╔══
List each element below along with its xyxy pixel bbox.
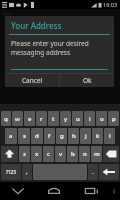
button[interactable]: q [1,111,11,126]
staticText: i [89,115,91,123]
staticText: y [64,115,68,123]
staticText: b [71,150,75,158]
button[interactable]: . [88,164,98,180]
staticText: 16:03 [103,1,118,8]
button[interactable]: u [72,111,83,126]
staticText: Cancel [22,76,43,85]
button[interactable]: l [104,128,115,144]
button[interactable]: n [79,146,90,162]
button[interactable]: Shift [1,146,18,162]
staticText: p [112,115,116,123]
button[interactable]: b [67,146,78,162]
button[interactable]: ?123 [1,164,21,180]
button[interactable]: x [31,146,42,162]
button[interactable]: i [84,111,95,126]
button[interactable]: , [22,164,32,180]
button[interactable]: Ok [60,74,114,87]
staticText: Ok [83,76,92,85]
staticText: a [9,132,13,140]
button[interactable]: a [5,128,17,144]
staticText: q [4,115,8,123]
button[interactable]: Home [36,182,72,200]
button[interactable]: g [56,128,67,144]
button[interactable]: o [96,111,107,126]
staticText: z [23,150,26,158]
button[interactable]: Cancel [5,74,59,87]
staticText: Your Address [11,20,62,31]
staticText: v [59,150,63,158]
button[interactable]: m [91,146,102,162]
button[interactable]: j [80,128,91,144]
staticText: o [100,115,104,123]
button[interactable]: k [92,128,103,144]
staticText: n [83,150,87,158]
staticText: ?123 [6,169,16,175]
button[interactable]: t [48,111,59,126]
staticText: . [92,168,94,176]
staticText: Please enter your desired messaging addr… [11,39,108,57]
button[interactable]: w [12,111,23,126]
button[interactable]: h [68,128,79,144]
staticText: d [35,132,39,140]
staticText: h [72,132,76,140]
staticText: g [60,132,64,140]
button[interactable] [11,62,108,70]
button[interactable]: Enter [99,164,119,180]
staticText: c [47,150,50,158]
button[interactable]: r [36,111,47,126]
button[interactable]: s [18,128,30,144]
button[interactable]: d [31,128,43,144]
staticText: f [48,132,51,140]
button[interactable]: Recents [72,182,108,200]
staticText: w [15,115,20,123]
button[interactable]: v [55,146,66,162]
button[interactable]: z [19,146,30,162]
button[interactable]: c [43,146,54,162]
staticText: m [94,150,100,158]
staticText: Bit... [3,10,18,20]
button[interactable]: Menu [108,182,120,200]
button[interactable]: Backspace [103,146,119,162]
button[interactable]: Back [0,182,36,200]
staticText: j [85,132,87,140]
button[interactable]: e [24,111,35,126]
staticText: k [96,132,100,140]
staticText: , [26,168,28,176]
staticText: t [52,115,55,123]
staticText: l [109,132,111,140]
staticText: e [28,115,32,123]
staticText: x [35,150,39,158]
button[interactable]: f [44,128,55,144]
staticText: r [40,115,43,123]
button[interactable]: y [60,111,71,126]
staticText: u [76,115,80,123]
staticText: s [23,132,26,140]
button[interactable]: p [108,111,119,126]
╚══
» **EXERCISE DESCRIPTION**
What is the number of lines in the listing that contain the word "Cancel"? Give that number and nothing else.

» **SOLUTION FOR THIS TASK**
2